Grocery by Michael Ruhlman

One of my friends recently mentioned how supermarkets are great tourist destinations. It’s true. Supermarkets show you how locals live. What do they eat? What’s more expensive and what’s less expensive? How do people pay? Supermarkets are for everyone, so they offer what the average person needs and wants. This revelation, combined with the increasingly large role supermarkets play in my life now that I actually have to procure dinner everyday, prompted me to read about the grocery business. It brought back memories of my year consulting for various grocery chains. Some facts I had known already, some I had never really thought about. This book was about the people who run supermarkets, and it was interesting to look at the shelf from their point of view, versus the assortment tool we built that made data-driven decisions. They go out and befriend suppliers. We crunch sales data and optimize metrics through #machinelearning. In some ways, grocery looks like an industry stuck in the past, but if I walked into a supermarket from 10 years ago, I probably wouldn’t be able to get half of what I purchase nowadays.

1) Walmart has 26% of the US grocery market.

This is not a TIL, but it’s hard to comprehend. In major cities, it feels like Whole Foods is taking over the world. Walmart is almost 20x. I’d say that the only time I’ve bought groceries at Walmart – in Alaska, it was quite enjoyable.

2) A&P is considered the first American supermarket.

I’d never heard of A&P, the Walmart before Walmart. Few cool facts: advent of the private label to build trust; product shelving revolutionized by tin cans and cardbox; large size increasing purchasing power

3) When the Whole Foods store in Austin was flooded in 1981, customers used their own money to restore it.

Also heard on the How I Built This episode on Whole Foods. The author gives John Mackay a lot of credit for getting farmers to grow organic and says he has singlehandedly changed how America eats. If we’re talking about organic food, then I agree. Organic is almost the default now (biased I know).

4) Haagen Dazs started in Brooklyn and was named to sound Danish.

Mattus was a Polish Jew, and he knew that people in Brooklyn discriminated against a lot of ethnicities, but not the Danes.
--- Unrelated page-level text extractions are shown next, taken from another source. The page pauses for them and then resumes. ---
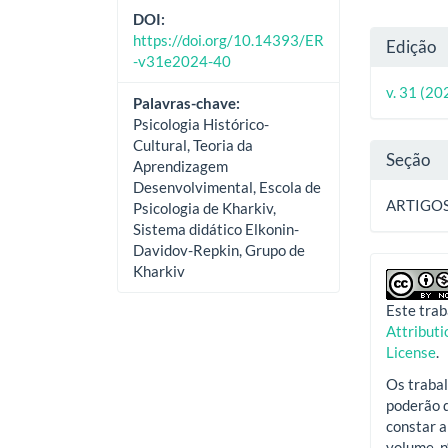
DOI:
Deta
https://doi.org/10.14393/ER
Edição
-v31e2024-40
do
v. 31 (20
Palavras-chave:
artig
Psicologia Histórico-
Cultural, Teoria da
Seção
Aprendizagem
Desenvolvimental, Escola de
ARTIGO
Psicologia de Kharkiv,
Sistema didático Elkonin-
Davidov-Repkin, Grupo de
Kharkiv
Este trab
Attribut
License
.
Os trabal
poderão d
constar a
volume, n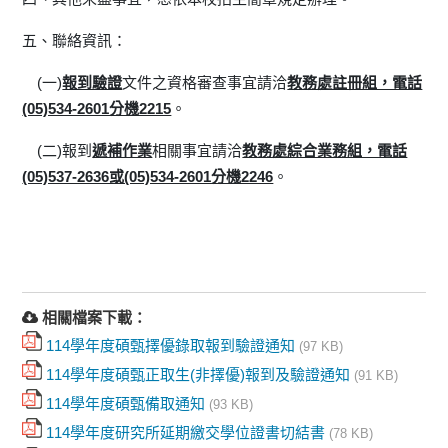
五、聯絡資訊：
(一)
報到驗證
文件之資格審查事宜請洽
教務處註冊組，電話
(05)534-2601分機2215
。
(二)報到
遞補作業
相關事宜請洽
教務處綜合業務組，電話
(05)537-2636或(05)534-2601分機2246
。
相關檔案下載：
114學年度碩甄擇優錄取報到驗證通知
(97 KB)
114學年度碩甄正取生(非擇優)報到及驗證通知
(91 KB)
114學年度碩甄備取通知
(93 KB)
114學年度研究所延期繳交學位證書切結書
(78 KB)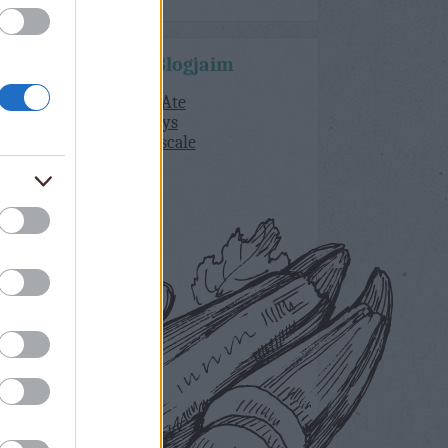
Kedvenc Blogjaim
What Katie Ate
delicious days
Lorraine Pascale
Bakerella
Lila Füge
Dolce Vita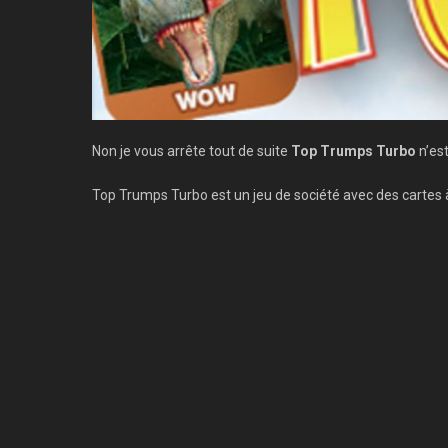
Non je vous arrête tout de suite
Top Trumps Turbo
n’est
Top Trumps Turbo est un jeu de société avec des cartes à 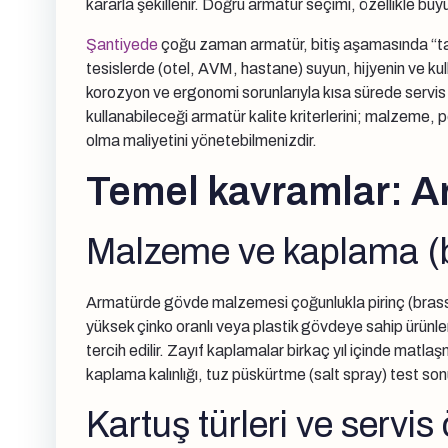
kararla şekillenir. Doğru armatür seçimi, özellikle büyü
Şantiyede
çoğu zaman armatür, bitiş aşamasında “tam
tesislerde (otel, AVM, hastane) suyun, hijyenin ve kul
korozyon ve ergonomi sorunlarıyla kısa sürede servis 
kullanabileceği armatür kalite kriterlerini; malzeme, 
olma maliyetini yönetebilmenizdir.
Temel kavramlar: Ar
Malzeme ve kaplama (b
Armatürde gövde malzemesi çoğunlukla pirinç (brass) ala
yüksek çinko oranlı veya plastik gövdeye sahip ürünl
tercih edilir. Zayıf kaplamalar birkaç yıl içinde mat
kaplama kalınlığı, tuz püskürtme (salt spray) test so
Kartuş türleri ve servi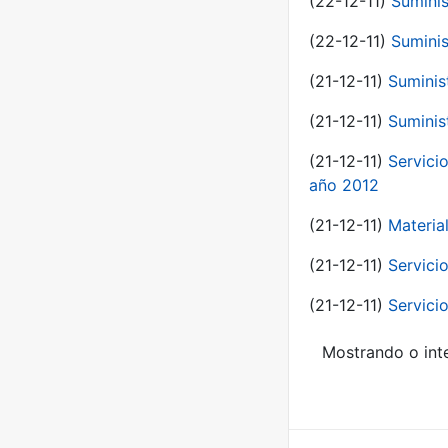
(22-12-11)
Suminis
(22-12-11)
Suminis
(21-12-11)
Suminis
(21-12-11)
Suminis
(21-12-11)
Servicio
año 2012
(21-12-11)
Materia
(21-12-11)
Servici
(21-12-11)
Servici
Mostrando o inte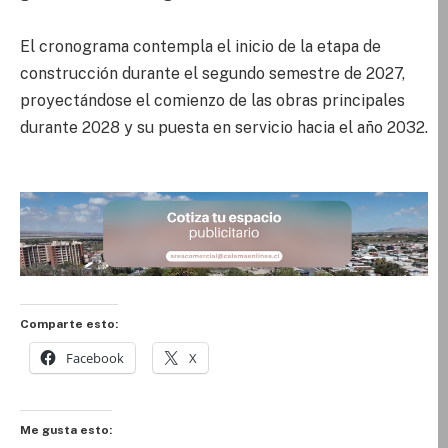
El cronograma contempla el inicio de la etapa de
construcción durante el segundo semestre de 2027,
proyectándose el comienzo de las obras principales
durante 2028 y su puesta en servicio hacia el año 2032.
Comparte esto:
Facebook
X
Me gusta esto: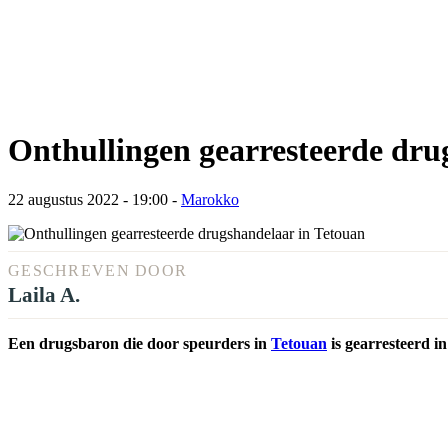
Onthullingen gearresteerde dru
22 augustus 2022 - 19:00
-
Marokko
GESCHREVEN DOOR
Laila A.
Een drugsbaron die door speurders in
Tetouan
is gearresteerd i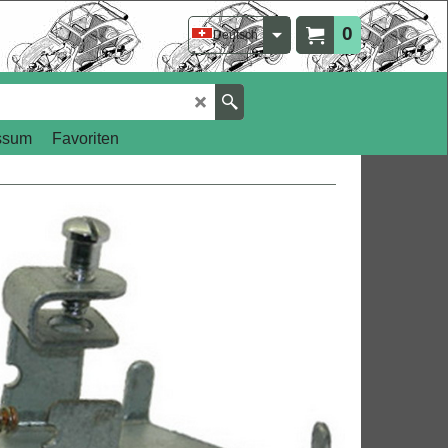
0
Deutsch
ssum
Favoriten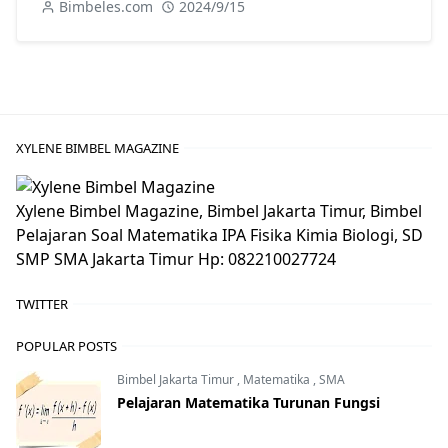
Bimbeles.com
2024/9/15
XYLENE BIMBEL MAGAZINE
Xylene Bimbel Magazine, Bimbel Jakarta Timur, Bimbel
Pelajaran Soal Matematika IPA Fisika Kimia Biologi, SD
SMP SMA Jakarta Timur Hp: 082210027724
TWITTER
POPULAR POSTS
Bimbel Jakarta Timur
,
Matematika
,
SMA
Pelajaran Matematika Turunan Fungsi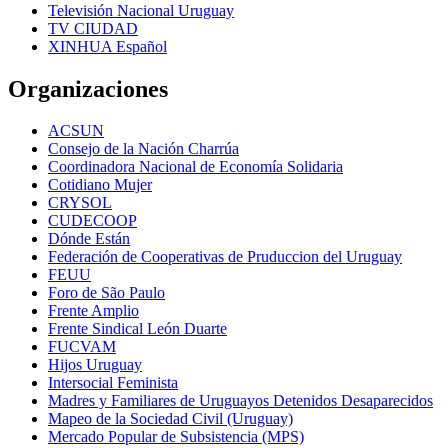
Televisión Nacional Uruguay
TV CIUDAD
XINHUA Español
Organizaciones
ACSUN
Consejo de la Nación Charrúa
Coordinadora Nacional de Economía Solidaria
Cotidiano Mujer
CRYSOL
CUDECOOP
Dónde Están
Federación de Cooperativas de Pruduccion del Uruguay
FEUU
Foro de São Paulo
Frente Amplio
Frente Sindical León Duarte
FUCVAM
Hijos Uruguay
Intersocial Feminista
Madres y Familiares de Uruguayos Detenidos Desaparecidos
Mapeo de la Sociedad Civil (Uruguay)
Mercado Popular de Subsistencia (MPS)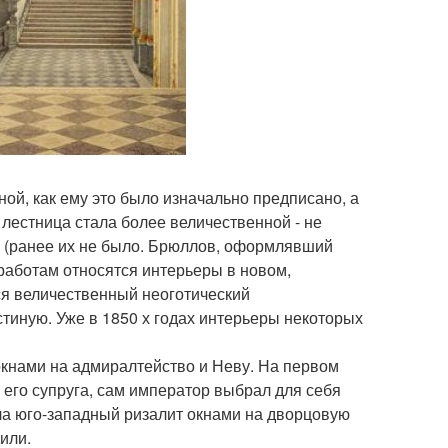
ой, как ему это было изначально предписано, а
лестница стала более величественной - не
 (ранее их не было. Брюллов, оформлявший
 работам относятся интерьеры в новом,
ся величественный неоготический
тиную. Уже в 1850 х годах интерьеры некоторых
окнами на адмиралтейство и Неву. На первом
- его супруга, сам император выбрал для себя
яла юго-западный ризалит окнами на дворцовую
или.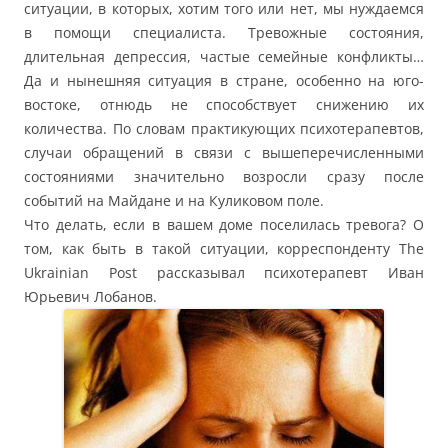
ситуации, в которых, хотим того или нет, мы нуждаемся
в помощи специалиста. Тревожные состояния,
длительная депрессия, частые семейные конфликты…
Да и нынешняя ситуация в стране, особенно на юго-
востоке, отнюдь не способствует снижению их
количества. По словам практикующих психотерапевтов,
случаи обращений в связи с вышеперечисленными
состояниями значительно возросли сразу после
событий на Майдане и на Куликовом поле.
Что делать, если в вашем доме поселилась тревога? О
том, как быть в такой ситуации, корреспонденту The
Ukrainian Post рассказывал психотерапевт Иван
Юрьевич Лобанов.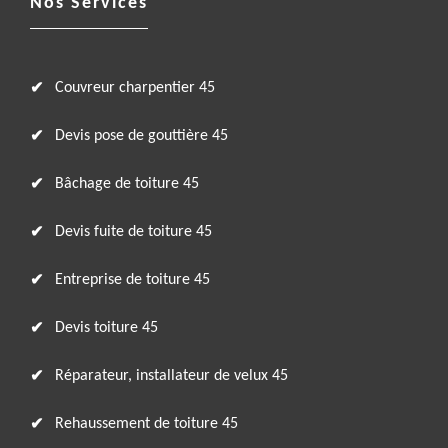
Nos Services
Couvreur charpentier 45
Devis pose de gouttière 45
Bâchage de toiture 45
Devis fuite de toiture 45
Entreprise de toiture 45
Devis toiture 45
Réparateur, installateur de velux 45
Rehaussement de toiture 45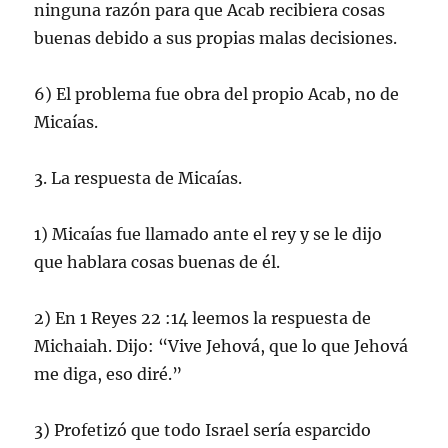
ninguna razón para que Acab recibiera cosas
buenas debido a sus propias malas decisiones.
6) El problema fue obra del propio Acab, no de
Micaías.
3. La respuesta de Micaías.
1) Micaías fue llamado ante el rey y se le dijo
que hablara cosas buenas de él.
2) En 1 Reyes 22 :14 leemos la respuesta de
Michaiah. Dijo: “Vive Jehová, que lo que Jehová
me diga, eso diré.”
3) Profetizó que todo Israel sería esparcido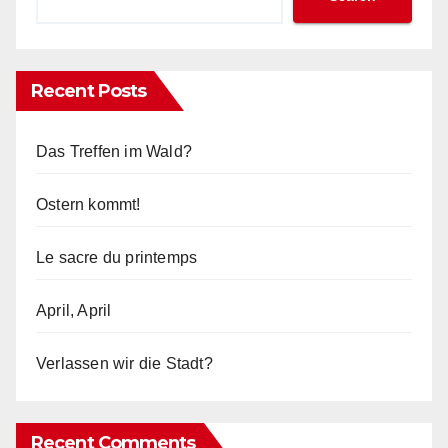
Recent Posts
Das Treffen im Wald?
Ostern kommt!
Le sacre du printemps
April, April
Verlassen wir die Stadt?
Recent Comments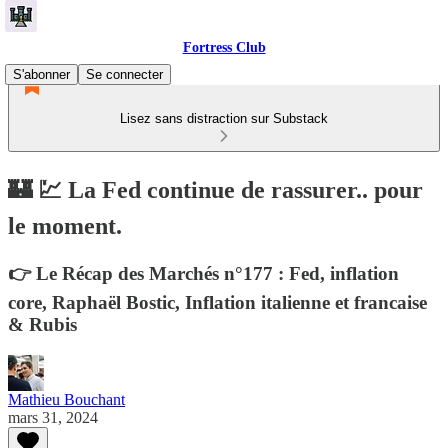
Fortress Club
S'abonner
Se connecter
Lisez sans distraction sur Substack
🏰 💹 La Fed continue de rassurer.. pour
le moment.
👉 Le Récap des Marchés n°177 : Fed, inflation
core, Raphaël Bostic, Inflation italienne et francaise
& Rubis
Mathieu Bouchant
mars 31, 2024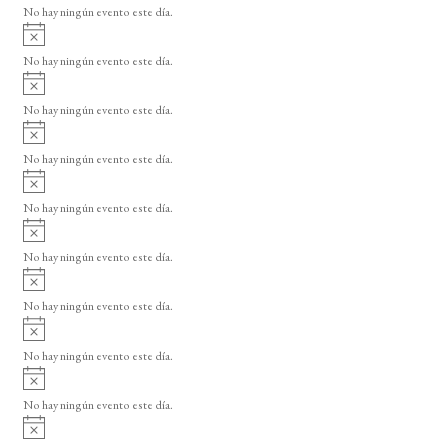
o
No hay ningún evento este día.
i
A
s
v
o
No hay ningún evento este día.
i
A
s
v
o
No hay ningún evento este día.
i
A
s
v
o
No hay ningún evento este día.
i
A
s
v
o
No hay ningún evento este día.
i
A
s
v
o
No hay ningún evento este día.
i
A
s
v
o
No hay ningún evento este día.
i
A
s
v
o
No hay ningún evento este día.
i
A
s
v
o
No hay ningún evento este día.
i
A
s
v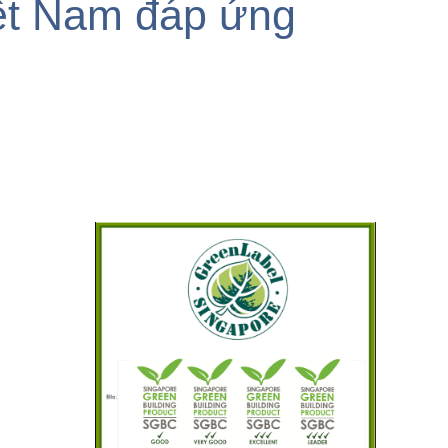
iệt Nam đáp ứng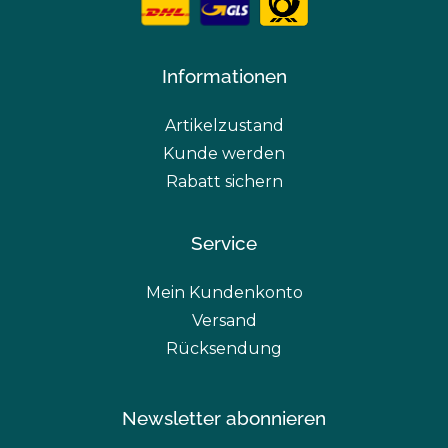
Informationen
Artikelzustand
Kunde werden
Rabatt sichern
Service
Mein Kundenkonto
Versand
Rücksendung
Newsletter abonnieren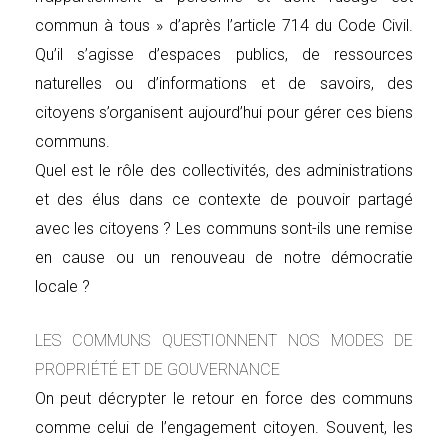
commun à tous » d’après l’article 714 du Code Civil.
Qu’il s’agisse d’espaces publics, de ressources
naturelles ou d’informations et de savoirs, des
citoyens s’organisent aujourd’hui pour gérer ces biens
communs.
Quel est le rôle des collectivités, des administrations
et des élus dans ce contexte de pouvoir partagé
avec les citoyens ? Les communs sont-ils une remise
en cause ou un renouveau de notre démocratie
locale ?
LES COMMUNS QUESTIONNENT NOS MODES DE
PROPRIÉTÉ ET DE GOUVERNANCE
On peut décrypter le retour en force des communs
comme celui de l’engagement citoyen. Souvent, les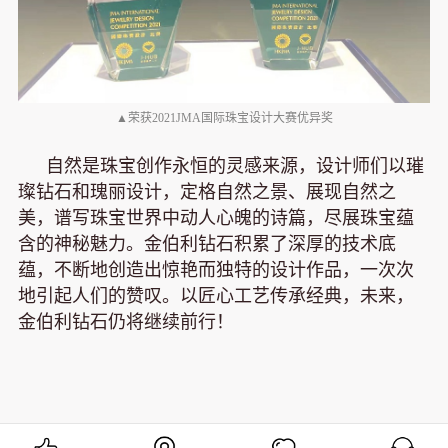
▲荣获2021JMA国际珠宝设计大赛优异奖
自然是珠宝创作永恒的灵感来源，设计师们以璀
璨钻石和瑰丽设计，定格自然之景、展现自然之
美，谱写珠宝世界中动人心魄的诗篇，尽展珠宝蕴
含的神秘魅力。金伯利钻石积累了深厚的技术底
蕴，不断地创造出惊艳而独特的设计作品，一次次
地引起人们的赞叹。以匠心工艺传承经典，未来，
金伯利钻石仍将继续前行！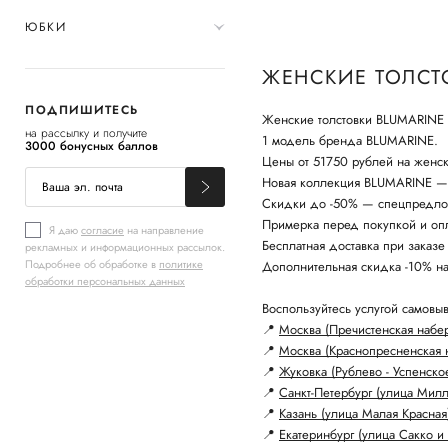
ЮБКИ
ЖЕНСКИЕ ТОЛСТ
ПОДПИШИТЕСЬ
Женские толстовки BLUMARINE —
на рассылку и получите
1 модель бренда BLUMARINE.
3000 бонусных баллов
Цены от 51750 рублей на женск
Новая коллекция BLUMARINE — с
Скидки до -50% — спецпредло
Примерка перед покупкой и опл
Я даю
согласие
на направление
Бесплатная доставка при заказе
рекламных и информационных рассылок.
Подробнее об обработке в
политике
Дополнительная скидка -10% н
обработки персональных данных
Воспользуйтесь услугой самовыв
📍
Москва (Пречистенская набе
📍
Москва (Краснопресненская 
📍
Жуковка (Рублево - Успенско
📍
Санкт-Петербург (улица Мил
📍
Казань (улица Малая Красная
📍
Екатеринбург (улица Сакко и 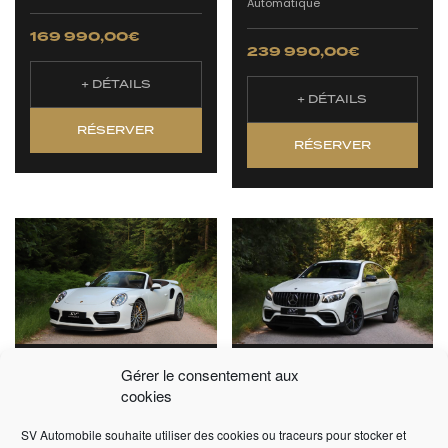
Automatique
169 990,00
€
239 990,00
€
+ DÉTAILS
+ DÉTAILS
RÉSERVER
RÉSERVER
PORSCHE 911 991.2
MERCEDES BENZ
Gérer le consentement aux
TURBO S CABRIOLET
GLC63S AMG COUPÉ
cookies
580CV
2018 -
59 000 km -
SV Automobile souhaite utiliser des cookies ou traceurs pour stocker et
2017 -
34 950 km -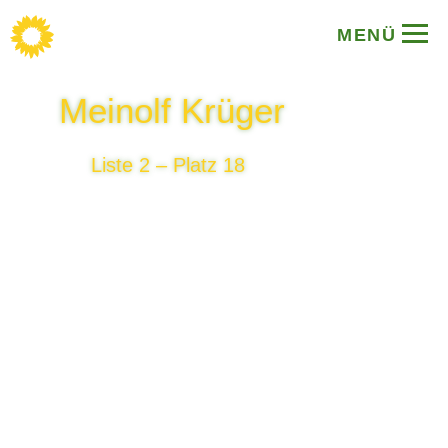
MENÜ
Meinolf Krüger
Liste 2 – Platz 18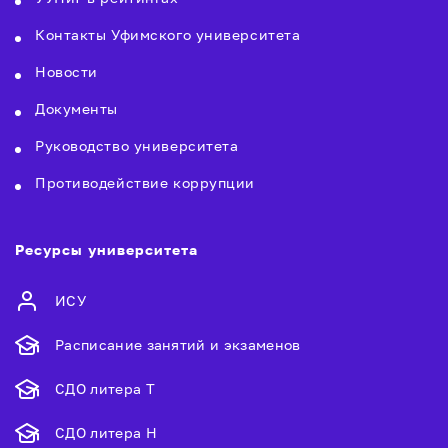
Контакты Уфимского университета
Новости
Документы
Руководство университета
Противодействие коррупции
Ресурсы университета
ИСУ
Расписание занятий и экзаменов
СДО литера Т
СДО литера Н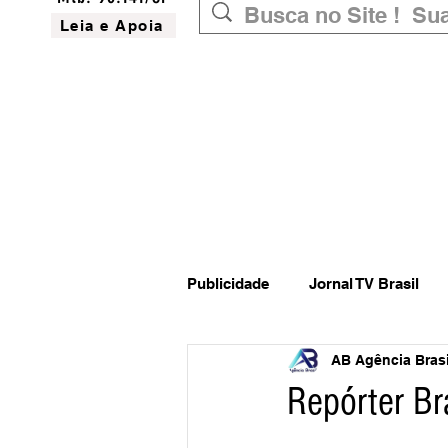
Leia e Apoia
Publicidade
Jornal TV Brasil
AB Agência Brasil
Inovação
Governo Federal
Repórter B
Website do Brasil
News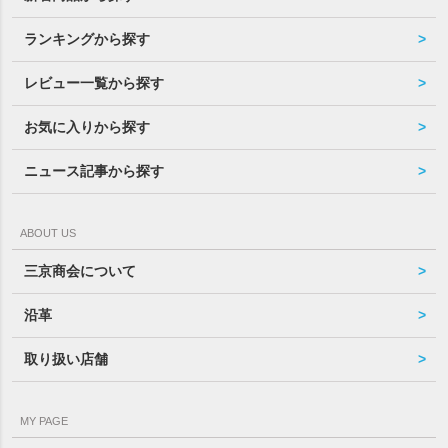
ランキングから探す
レビュー一覧から探す
お気に入りから探す
ニュース記事から探す
ABOUT US
三京商会について
沿革
取り扱い店舗
MY PAGE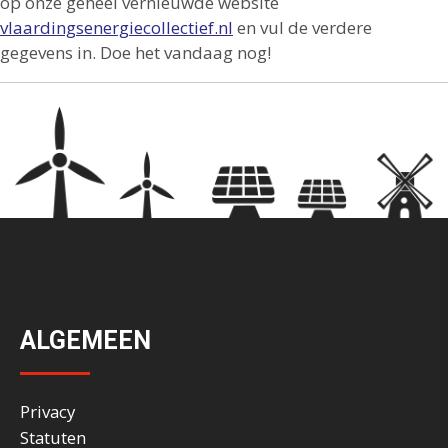
op onze geheel vernieuwde website
vlaardingsenergiecollectief.nl
en vul de verdere
gegevens in. Doe het vandaag nog!
ALGEMEEN
Privacy
Statuten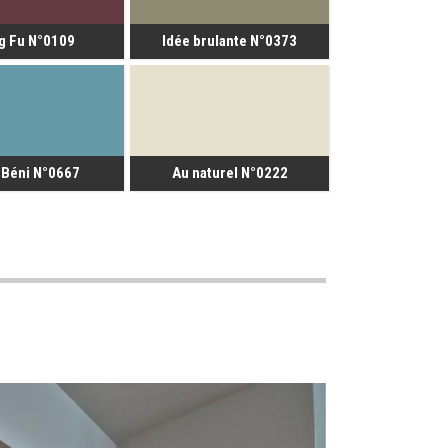
g Fu N°0109
Idée brulante N°0373
 Béni N°0667
Au naturel N°0222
On an unrelated note: I haven’t had Haagen Dazs coffee ice cream for probably two years, and it’s still the best mass-produced ice cream.

5) Other than COGS and labor, credit card fees are the largest expense for Heinen’s.

Never feel bad churning.

6) Refined grain is basically sugar.

Refined grain means the germ and bran are removed, leaving pure starch. So Frosted Flakes = sugar + sugar. If there’s one thing I’ll take away from this book, it’s to not eat processed food. That’s really hard at 11PM though.

7) Canola oil stands for “Canada” and “ola.”

I have a giant container of canola oil from Costco that I will never finish. I always thought canola was just another plant. It’s not easy to be a smart consumer when companies are either obfuscating facts or overcharging you for your health consciousness.

8) Private label products are made by other companies and marketed as the grocery store’s brand.

How had I assumed that grocery chains actually manufactured private label products themselves? It makes no sense.

9) Iceberg lettuce are called such because they were covered with crushed ice while being transported to the Midwest on trains in the 1920s.

I can’t tell my lettuces apart, probably because I hate them all.

10) Supermarkets have produce available all year long by sourcing from different places throughout the year.

Or, they can source from suppliers who themselves work with farms all over the world. Apparently Driscoll sources from east coast, west coast, Mexico, and even Argentina and Chile. I’m guessing they source locally in the summer. The raspberries at work have been amazing.

After years of dining plan meals and team dinners and mediocre room service, supermarkets are making a comeback in my life. Even with eating out often and ordering Blue Apron, I still get a lot of value out of supermarkets. That’s partly because they’ve evolved. The best example is the take out sushi at Whole Foods, which is actually high quality and very convenient. Or, as this book pointed out, the frozen section at Trader Joe’s. At a normal supermarket, I don’t even bother with the frozen section, but at Trader Joe’s, I only go to the frozen section. Next up: Amazon Go.